Bedrock simulates a computer whose memory is an array of 100 memory locations (0-99), each of which stores a 3 digit decimal number (000 - 999). Instructions are stored as 3 digit numbers just like the other data, so this is an example of a Von Neumann architecture, the kind that most computers use today. There are also two registers, Fred and Barney, and a index register whose purpose I will later explain.

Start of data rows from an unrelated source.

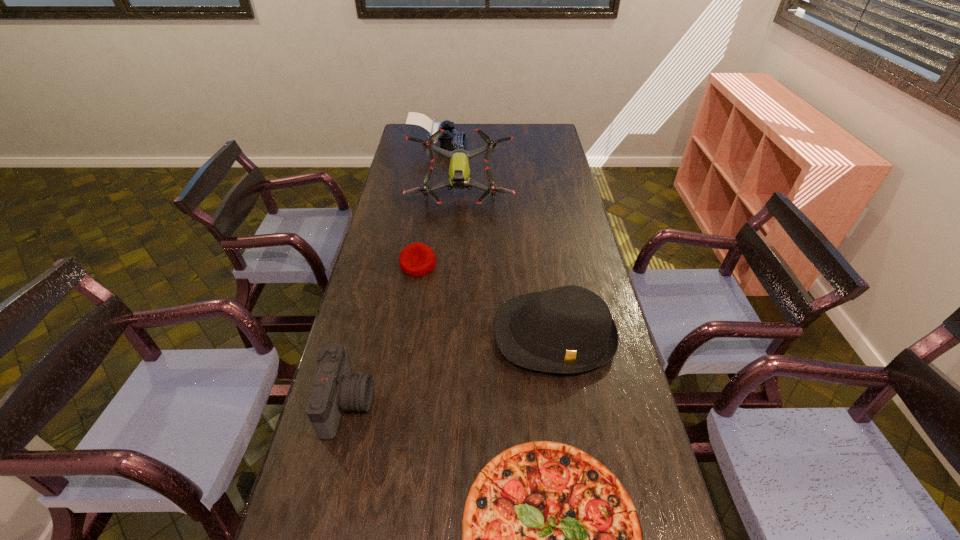 What are the coordinates of `drone` in the screenshot? It's located at (459, 171).

Identify the location of the second farthest object. Image resolution: width=960 pixels, height=540 pixels. (459, 171).

Identify the location of fedora. (569, 329).

Locate an element on the screen. The width and height of the screenshot is (960, 540). the farthest object is located at coordinates (449, 140).

Where is `camera`? The image size is (960, 540). camera is located at coordinates (335, 389).

Identify the location of beanbag. (417, 259).

Where is `the fifth tallest object`? The image size is (960, 540). the fifth tallest object is located at coordinates (x=417, y=259).

In order to click on free space located 0.240m on the front-facing side of the fifth nearest object in this screenshot , I will do `click(457, 250)`.

The width and height of the screenshot is (960, 540). Find the location of `vacant region located on the front-facing side of the fedora`. vacant region located on the front-facing side of the fedora is located at coordinates (581, 502).

Locate an element on the screen. This screenshot has height=540, width=960. vacant space located on the keys of the farthest object is located at coordinates [x=512, y=145].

When treated as instructions, the first digit of each "word" is taken to be the instruction opcode (though not in the case of "immediate instructions" as I'll explain later). The last two digits are taken to represent an address in memory (one of the 100 cells numbered from 0-99). Each instruction opcode does something different with what it finds at that address, and the thing that it does is what makes it unique and useful for the poor programmer trying to do something useful. Here are the opcodes that work in this way. Taken "AA" to stand in for the address portion of the instruction:
1AA - Load the contents of the memory address into Fred 2AA - The same, but with Barney instead of Fred 3AA - Store the contents of Fred into memory at the given location 4AA - The same, but with Barney instead 5AA - Move program execution to the given address on the next cycle 6AA - The same, but only if Fred is zero 7AA - Add the contents of the given address to Fred 8AA - The same, but for Barney 9AA - Don't do anything. Reserved for future additions
I mentioned an index register earlier, and the addresses that are used by the above instructions are actually not formed only by the "AA" part, but but by "AA" plus the contents of the index register. This is called a "direct indexed" addressing mode by skinny tie IBM types, and is the only addressing mode that Bedrock has.

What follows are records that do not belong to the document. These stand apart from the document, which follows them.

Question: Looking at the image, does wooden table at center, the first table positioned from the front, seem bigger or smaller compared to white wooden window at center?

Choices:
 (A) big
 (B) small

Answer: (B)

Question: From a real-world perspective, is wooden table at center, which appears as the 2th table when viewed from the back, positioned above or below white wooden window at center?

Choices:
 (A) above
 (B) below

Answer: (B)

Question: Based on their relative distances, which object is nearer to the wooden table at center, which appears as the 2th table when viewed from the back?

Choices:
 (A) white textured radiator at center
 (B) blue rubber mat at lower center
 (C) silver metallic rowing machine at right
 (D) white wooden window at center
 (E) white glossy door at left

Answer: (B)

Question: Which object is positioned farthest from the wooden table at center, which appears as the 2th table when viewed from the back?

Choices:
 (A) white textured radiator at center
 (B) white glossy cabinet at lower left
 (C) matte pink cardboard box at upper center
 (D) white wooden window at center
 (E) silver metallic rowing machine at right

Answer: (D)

The point of such a mode is to make it easier to increment through portions of memory, since incrementing and decrementing the index register is an operation with its own instruction. You don't see it above because it belongs to a special class of instructions. These all begin with "0" and don't concern themselves with memory addresses at all. They are as follows:
010 - Zero out the index register. 011 - Decrement (subtract one from) the index register 012 - Increment (add one to) the index register
You can see that there are only four of these types of instruction at the moment, but there is room for as many as 99, so there is considerable room for expansion if I feel it is needed.

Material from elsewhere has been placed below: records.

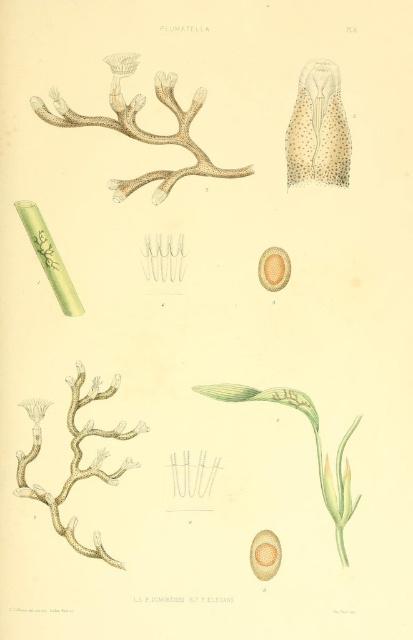 Is translucent white coral at upper left smaller than spotted beige coral at upper right?

No, translucent white coral at upper left is not smaller than spotted beige coral at upper right.

Is point (116, 92) less distant than point (322, 60)?

Yes, point (116, 92) is closer to viewer.

From the picture: Who is more forward, [133,60] or [292,145]?

Point [133,60] is in front.

Locate an element on the screen. This screenshot has width=413, height=640. translucent white coral at upper left is located at coordinates (140, 129).

Between point (18, 474) and point (237, 392), which one is positioned in front?

Point (18, 474)

This screenshot has height=640, width=413. Find the location of `translucent white coral at center`. translucent white coral at center is located at coordinates (75, 460).

Find the location of a particular element. This screenshot has height=640, width=413. translucent white coral at center is located at coordinates (75, 460).

Is translucent white coral at upper left smaller than translucent white coral at center?

Incorrect, translucent white coral at upper left is not smaller in size than translucent white coral at center.

What do you see at coordinates (140, 129) in the screenshot?
I see `translucent white coral at upper left` at bounding box center [140, 129].

Where is `translucent white coral at upper left`? This screenshot has height=640, width=413. translucent white coral at upper left is located at coordinates (140, 129).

Now, if this were a proper computer, somebody would have written something called an assembler (I still might, but I haven't yet). An assembler is a program that produces these strings of numbers after reading something that approximates source code, but is mostly cryptic three-letter codes. The advantage of the three-letter codes is that they're easier to remember than the even more cryptic numbers the computer understands. I don't have an assembler, but I do have the three-letter codes. Here are the ones that correspond to the instructions above:
LDF - 1AA - Load the contents of the memory address into Fred LDB - 2AA - The same, but with Barney instead of Fred STF - 3AA - Store the contents of Fred into memory at the given location STB - 4AA - The same, but with Barney instead JMP - 5AA - Move program execution to the given address on the next cycle BRZ (branch if zero) - 6AA - The same, but only if Fred is zero ADF - 7AA - Add the contents of the given address to Fred ADB - 8AA - The same, but for Barney ??? - 9AA - Don't do anything. Reserved for future additions
HLT - 000 - Halt. Don't do anything else. ZEI - 010 - Zero out the index register. INI - 011 - Decrement (subtract one from) the index register DEI - 012 - Increment (add one to) the index register
Programming the thing is way more fun than actually doing arithmetic, which I suspect the main reason that computers caught on with engineers in the first place, even if it wasn't strictly easier to get anything useful done per-se.